Goodbye Studio, Hello DB

By
Fred Schott

We have decided to wind down Astro Studio and open up Astro DB to connect to any libSQL database, including Turso. Read on to learn more about how we came to the decision, what comes next, and why we think this is the right decision for Astro and Astro DB.

Earlier this year, we launched a hosted database platform called Astro Studio. Our goal was to give every Astro developer easy access to affordable, fast SQL data storage directly from within the Astro framework itself. On this point, we succeeded. Astro Studio delivered instant database access for both local development and production traffic with impressive scale and cost savings.

Our second goal was to build this into a profitable business to support the continued development and growth of Astro. On this point, we failed. Astro Studio never reached a point where we felt we had found product-market fit. Thousands of Astro developers tried the platform, but few stuck around. Larger dev platforms like Turso and Supabase offered similar features and had exciting roadmaps of their own, complicating our efforts to stand out in a crowded space. We moved too slowly. I could go on, but ultimately we couldn’t find a clear path to pursue with conviction that we were building something that would last.

As a result, we are making the call to wind down — and eventually shut down — Astro Studio. Astro Studio itself was built on top of Turso, and we feel confident recommending the Turso platform to our users as a great alternative to Astro Studio that will hopefully result in minimal disruption to migrate. You can also self-host your libSQL database or move off to another database entirely (more on this in the next section).

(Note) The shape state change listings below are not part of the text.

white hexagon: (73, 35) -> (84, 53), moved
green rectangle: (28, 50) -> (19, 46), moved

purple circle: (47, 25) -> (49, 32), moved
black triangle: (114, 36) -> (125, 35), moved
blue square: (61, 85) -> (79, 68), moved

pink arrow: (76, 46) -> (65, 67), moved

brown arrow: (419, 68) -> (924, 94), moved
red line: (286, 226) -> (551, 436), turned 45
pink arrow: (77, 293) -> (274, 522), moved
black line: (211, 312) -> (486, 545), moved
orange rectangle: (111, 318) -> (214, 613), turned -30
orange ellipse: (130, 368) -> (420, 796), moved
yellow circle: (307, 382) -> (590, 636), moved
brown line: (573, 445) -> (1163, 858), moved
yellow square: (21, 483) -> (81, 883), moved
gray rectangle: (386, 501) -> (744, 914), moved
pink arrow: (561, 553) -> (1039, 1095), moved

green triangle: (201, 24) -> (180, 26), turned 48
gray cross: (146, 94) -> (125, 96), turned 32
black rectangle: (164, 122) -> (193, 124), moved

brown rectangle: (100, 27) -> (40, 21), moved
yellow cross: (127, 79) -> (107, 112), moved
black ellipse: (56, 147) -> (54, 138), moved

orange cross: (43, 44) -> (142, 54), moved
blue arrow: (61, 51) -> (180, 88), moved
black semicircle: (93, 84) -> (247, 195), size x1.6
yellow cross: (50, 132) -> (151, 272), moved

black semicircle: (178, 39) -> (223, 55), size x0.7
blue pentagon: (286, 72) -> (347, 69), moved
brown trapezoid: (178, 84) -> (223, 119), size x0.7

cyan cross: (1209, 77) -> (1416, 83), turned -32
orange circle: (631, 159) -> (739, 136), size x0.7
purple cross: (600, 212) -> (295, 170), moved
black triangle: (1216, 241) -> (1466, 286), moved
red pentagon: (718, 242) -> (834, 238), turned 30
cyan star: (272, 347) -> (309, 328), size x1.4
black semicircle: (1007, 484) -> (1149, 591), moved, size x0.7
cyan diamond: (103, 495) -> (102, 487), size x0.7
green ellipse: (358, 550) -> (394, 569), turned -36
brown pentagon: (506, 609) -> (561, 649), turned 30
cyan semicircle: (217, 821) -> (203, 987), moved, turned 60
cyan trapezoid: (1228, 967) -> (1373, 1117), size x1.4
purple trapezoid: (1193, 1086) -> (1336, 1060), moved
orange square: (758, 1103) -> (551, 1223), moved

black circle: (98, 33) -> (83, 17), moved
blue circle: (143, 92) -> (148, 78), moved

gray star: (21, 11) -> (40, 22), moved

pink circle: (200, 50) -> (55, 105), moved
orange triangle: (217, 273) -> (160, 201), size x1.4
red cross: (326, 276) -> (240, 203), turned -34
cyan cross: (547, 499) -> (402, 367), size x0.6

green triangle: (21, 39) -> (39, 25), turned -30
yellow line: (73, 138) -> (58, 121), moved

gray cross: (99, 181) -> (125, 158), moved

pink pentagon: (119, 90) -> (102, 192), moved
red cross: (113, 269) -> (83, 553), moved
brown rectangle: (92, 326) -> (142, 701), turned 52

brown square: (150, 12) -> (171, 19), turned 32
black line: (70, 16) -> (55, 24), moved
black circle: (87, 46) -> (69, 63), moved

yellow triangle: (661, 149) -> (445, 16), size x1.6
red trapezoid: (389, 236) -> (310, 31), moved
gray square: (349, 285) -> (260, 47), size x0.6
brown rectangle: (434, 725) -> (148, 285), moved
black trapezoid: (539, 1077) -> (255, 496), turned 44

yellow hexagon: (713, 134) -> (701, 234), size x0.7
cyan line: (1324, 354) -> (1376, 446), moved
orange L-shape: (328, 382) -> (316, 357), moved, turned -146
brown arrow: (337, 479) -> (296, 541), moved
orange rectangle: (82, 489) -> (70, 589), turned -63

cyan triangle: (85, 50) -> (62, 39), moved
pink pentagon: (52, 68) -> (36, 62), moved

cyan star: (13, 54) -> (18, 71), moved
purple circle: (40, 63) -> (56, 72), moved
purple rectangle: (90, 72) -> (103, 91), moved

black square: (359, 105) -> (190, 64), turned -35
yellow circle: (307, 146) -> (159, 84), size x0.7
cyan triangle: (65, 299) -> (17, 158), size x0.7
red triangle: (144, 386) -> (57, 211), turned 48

Some more details, for those interested:

  • Invites to Astro Studio will remain closed.
  • Existing users will no longer be able to create new databases after October 1, 2024.
  • Existing databases will no longer be accessible after March 1, 2025.
  • Any remaining databases will be deleted on or soon after March 1, 2025.
  • If you are a current Astro Studio user, check your email inbox or our Discord server in the coming days for more information and instructions.

To the thousands of developers who tried Astro Studio this year: thank you. Thank you for taking a bet on us. This experience has taught us so much and we are already taking these lessons — and preserving some of our favorite parts of Studio — to chart a new course and build something that we do think will last. Next week is launch week, so check back with us next Friday for an sneak preview of what we’ve been up to…

Astro DB: Doubling Down on Open Source

Looking ahead, there is some good news hidden in this announcement: Astro DB isn’t going anywhere. It’s actually improving.

For anyone unfamiliar, Astro DB is the framework and software component of our database story. It includes a local dev database, schema management, automatic migrations, and a database ORM/SDK with full automatic TypeScript types. It’s incredibly cool, but up until recently it only worked with the Astro Studio platform.

With Astro Studio winding down, we can now invest our time and energy into making Astro DB even more open and powerful for everyone.

As of Astro 4.15, you can now connect Astro DB to any libSQL (SQLite) database! This required some clever refactoring, like moving some important administrative metadata for a database into the database itself, so that everything you needed could be self-contained. Thank you to Astro community member and maintainer @Fryuni for his work to make this possible!

I’m personally so excited for a world where Astro DB can talk to any database you point it to. One day, Astro DB could talk to your MySQL or Postgres database, entirely built-in to the Astro framework. This change takes us one step closer to that future!